Formation of the First Planetesimals

The accretion process that gives rise to the first generation of planetesimals remains a significant mystery. The authors emphasize the inadequacies of traditional aggregation models in overcoming barriers such as the "bouncing barrier" and "meter-size barrier," which inhibit the growth of larger bodies. Proposed mechanisms, such as the turbulent concentration and self-gravity-driven collapse of particulate matter, face challenges primarily due to the dependency on disk conditions which are not well-constrained.

Planetary Migration

The dynamics of planetary migration, where forming planets change their orbits considerably due to interactions with the gas disk, present both theoretical and observational puzzles. Current models greatly struggle to reconcile the rapid inward Type I migration expected from theory with the array of observed exoplanet configurations. Findings suggest regions within the disk, driven by complex disk morphology and temperature gradients, where migration could be halted or reversed. However, a comprehensive solution for the multitude of observed systems remains underdeveloped.
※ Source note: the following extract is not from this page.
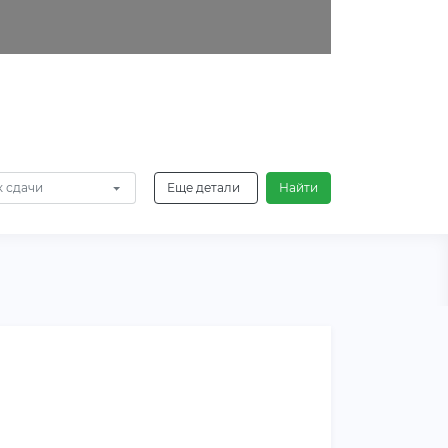
 сдачи
Еще детали
Найти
Solar System’s Orbital Architecture

The specific configuration of our Solar System, where terrestrial planets are separated from gas giants by an asteroid belt, raises questions about commonality versus uniqueness in planetary architectures. While hypotheses like the Grand Tack model provide mechanisms for forming such structures via significant migration of Jupiter and Saturn, alternative interpretations that rely less on migratory history also provide plausible explanations.

Comparison of Super-Earths and Terrestrial Planets

The paper questions whether super-Earths, which are prevalent in observed exoplanetary systems, are fundamentally different from Earth-like planets. The distinction is clouded by differences in initial conditions and formation timelines between systems. The significant mass and proximity of short-period super-Earths compared to Earth's formation raise questions about common processes and environmental conditions.
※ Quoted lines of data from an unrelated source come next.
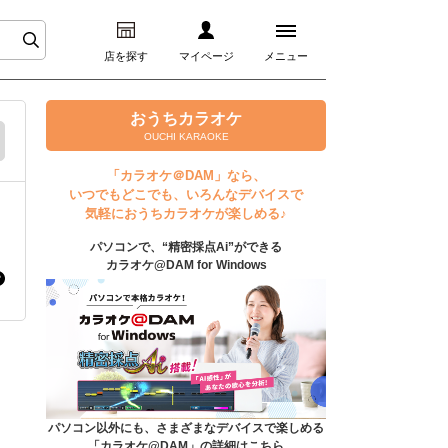
店を探す
マイページ
メニュー
ログイン
おうちカラオケ
OUCHI KARAOKE
マイページ
「カラオケ＠DAM」なら、
いつでもどこでも、いろんなデバイスで
プレミアムサービス
気軽におうちカラオケが楽しめる♪
パソコンで、“精密採点Ai”ができる
DAM★とも動画
カラオケ@DAM for Windows
DAM★とも録音
カラオケ＠DAM
ユーザー検索
パソコン以外にも、さまざまなデバイスで楽しめる
「カラオケ@DAM」の詳細はこちら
Implications and Future Directions

The paper underlines the need for further sophistication in disk models and a deeper understanding of embryo growth dynamics via pebble accretion and other processes. It speculates that the gaps in current knowledge, particularly regarding disk viscosity and structure, migration mechanisms, and planetesimal formation, are pivotal in restricting a complete synthesis of planet formation theories. Furthermore, elucidating how our Solar System’s configuration compares to diverse extrasolar systems could inform broader theories of planetary system evolution.

In conclusion, while the identified bottlenecks pose significant challenges, they also frame future research directions in astrophysics and planet formation, crucial for developing an integrated theory that aligns with empirical observations.